Occurrence of SAEs until 8 months post-dose 1
Complete list of historical versions of study NCT00436007 on ClinicalTrials.gov Archive Site
  • Concentrations of Antibodies Against Hepatitis B (Anti-HB Antibodies). [ Time Frame: At Months 0, 1, 3 and 7. ] [ Designated as safety issue: No ]
    Anti-HB antibody concentrations were expressed as geometric mean concentrations (GMCs) in milli-international unit per milliliter (mIU/mL). The seroprotection assay cut-off was 10 mIU/mL. This outcome only covers results for the GSK 257049 1 Group.
  • Concentrations of Antibodies Against Hepatitis B (Anti-HB Antibodies). [ Time Frame: At Months 0, 3, 7 and 8. ] [ Designated as safety issue: No ]
    Anti-HB antibody concentrations were expressed as geometric mean concentrations (GMCs) in milli-international unit per milliliter (mIU/mL). The seroprotection assay cut-off was 10 mIU/mL. This outcome only covers results for the GSK 257049 2 Group.

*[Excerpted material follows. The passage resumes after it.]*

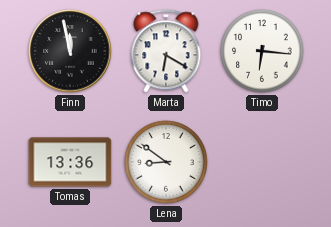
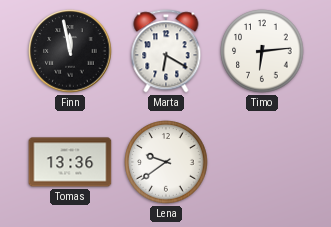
Timo: 6:16 -> 6:14
Lena: 8:51 -> 9:39
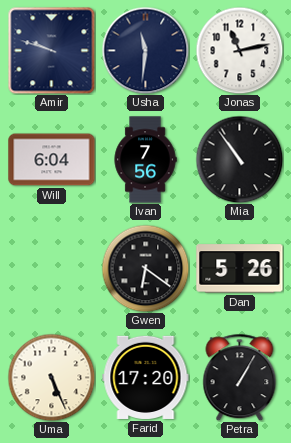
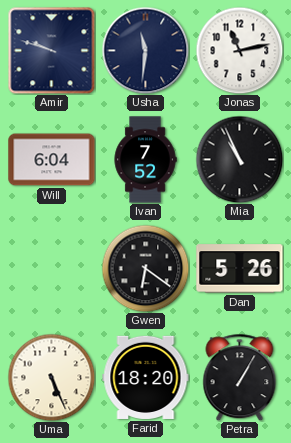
Ivan: 7:56 -> 7:52
Mia: 10:54 -> 10:56
Farid: 17:20 -> 18:20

  • Concentrations of Antibodies Against Hepatitis B (Anti-HB Antibodies). [ Time Frame: At Months 0, 3, 7 and 8. ] [ Designated as safety issue: No ]

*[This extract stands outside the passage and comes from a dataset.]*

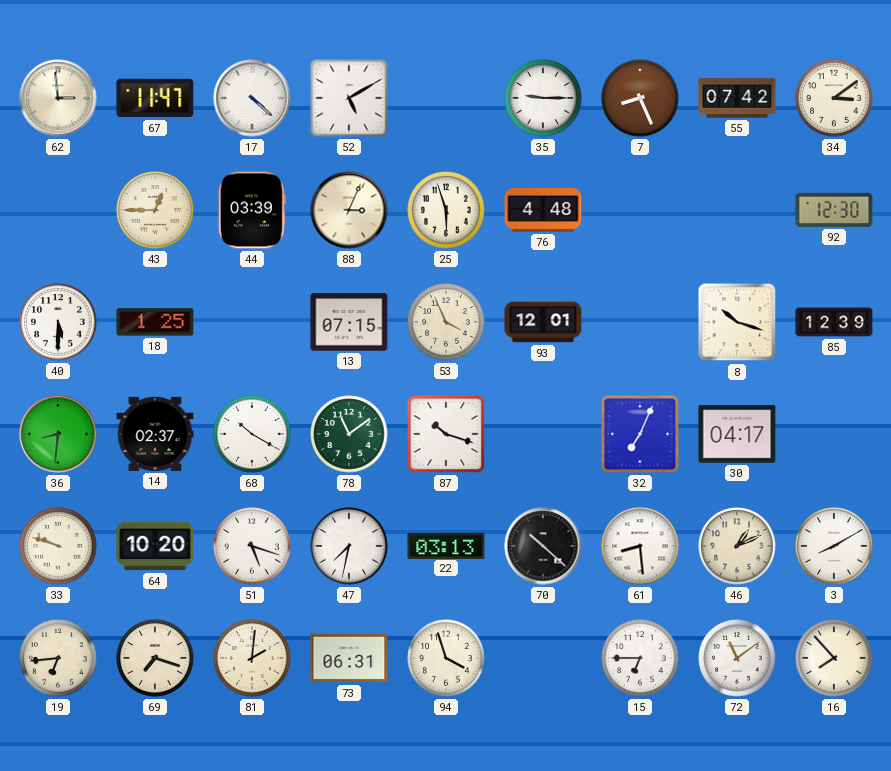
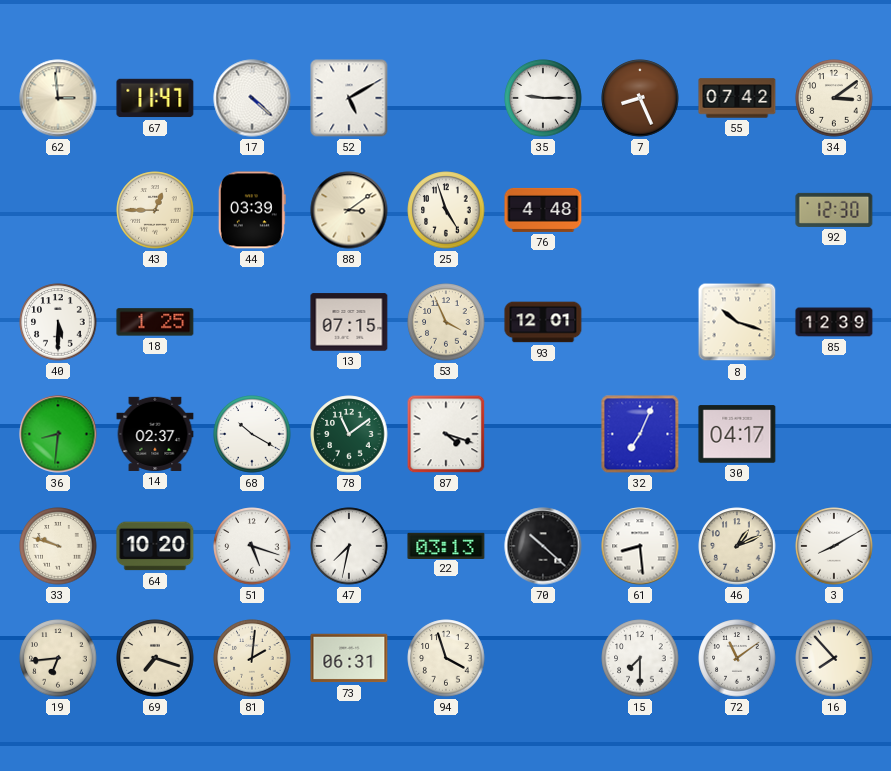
88: 3:04 -> 3:09
25: 5:57 -> 4:57
87: 10:18 -> 4:18
15: 6:45 -> 7:30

    Anti-HB antibody concentrations were expressed as geometric mean concentrations (GMCs) in milli-international unit per milliliter (mIU/mL). The seroprotection assay cut-off was 10 mIU/mL. This outcome only covers results for the Tritanrix™ HepB/Hiberix™ Group.

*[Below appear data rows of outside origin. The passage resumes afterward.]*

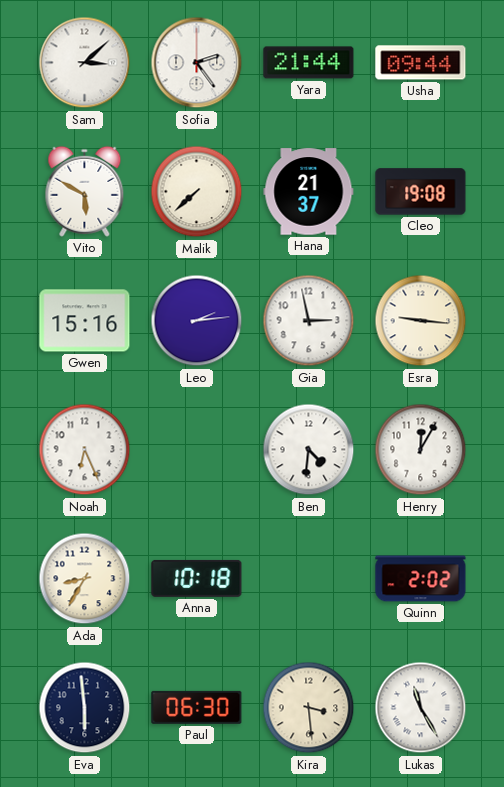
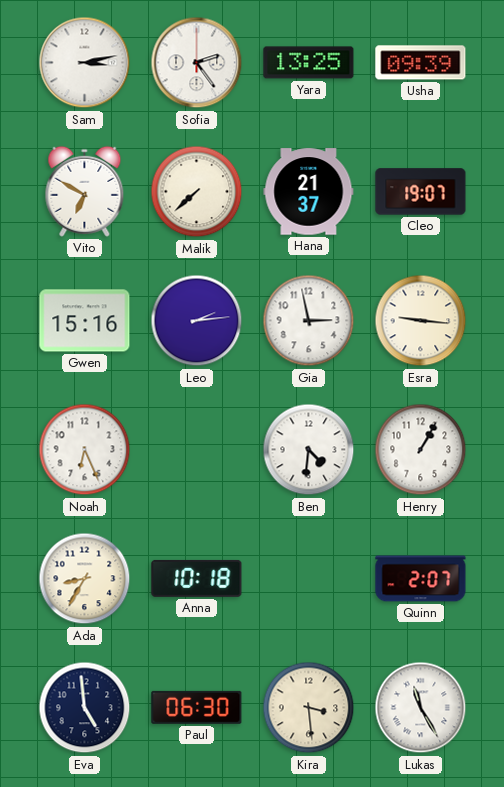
Sam: 3:08 -> 3:13
Yara: 21:44 -> 13:25
Usha: 09:44 -> 09:39
Vito: 5:50 -> 6:50
Cleo: 19:08 -> 19:07
Henry: 12:05 -> 1:05
Quinn: 2:02 -> 2:07
Eva: 5:59 -> 4:59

  • Concentrations of Anti-diphtheria (Anti-D) and Anti-tetanus (Anti-T) Antibodies. [ Time Frame: At Month 3 ] [ Designated as safety issue: No ]
    Anti-D and Anti-T antibody concentrations were expressed as geometric mean concentrations (GMCs) in international unit per milliliter (IU/mL). The seroprotection assay cut-off was 0.1 IU/mL.
  • Number of Subjects With Serious Adverse Events (SAEs). [ Time Frame: From Month 8 to Month 19 ] [ Designated as safety issue: No ]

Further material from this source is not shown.